## [Exercise description]
Using the data below, output a verbatim copy of the lines between the one holding "６年生 体育の学習 (5/28)" and the one holding "Hra Farm Frenzy 2 Plná Ver", inclusive, without any pictures.

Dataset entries

•••••

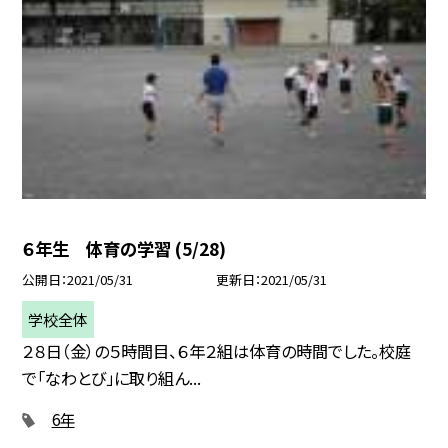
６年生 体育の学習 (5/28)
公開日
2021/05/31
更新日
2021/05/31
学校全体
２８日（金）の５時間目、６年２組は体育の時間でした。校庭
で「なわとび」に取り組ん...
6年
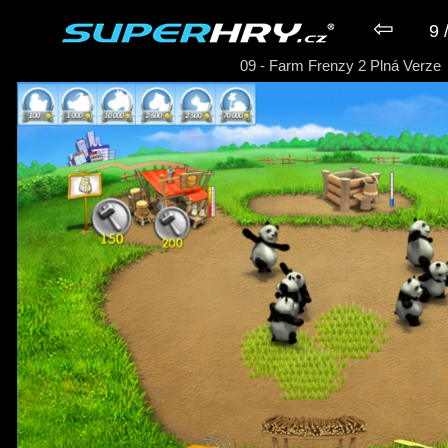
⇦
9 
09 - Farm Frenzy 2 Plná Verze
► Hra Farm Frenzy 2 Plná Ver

•••••

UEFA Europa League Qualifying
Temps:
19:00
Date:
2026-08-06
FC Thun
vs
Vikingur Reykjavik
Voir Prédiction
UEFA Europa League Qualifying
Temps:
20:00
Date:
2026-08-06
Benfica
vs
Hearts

•••••

## [Exercise solution]
６年生 体育の学習 (5/28)
公開日
2021/05/31
更新日
2021/05/31
学校全体
２８日（金）の５時間目、６年２組は体育の時間でした。校庭
で「なわとび」に取り組ん...
6年
⇦
9 
09 - Farm Frenzy 2 Plná Verze
► Hra Farm Frenzy 2 Plná Ver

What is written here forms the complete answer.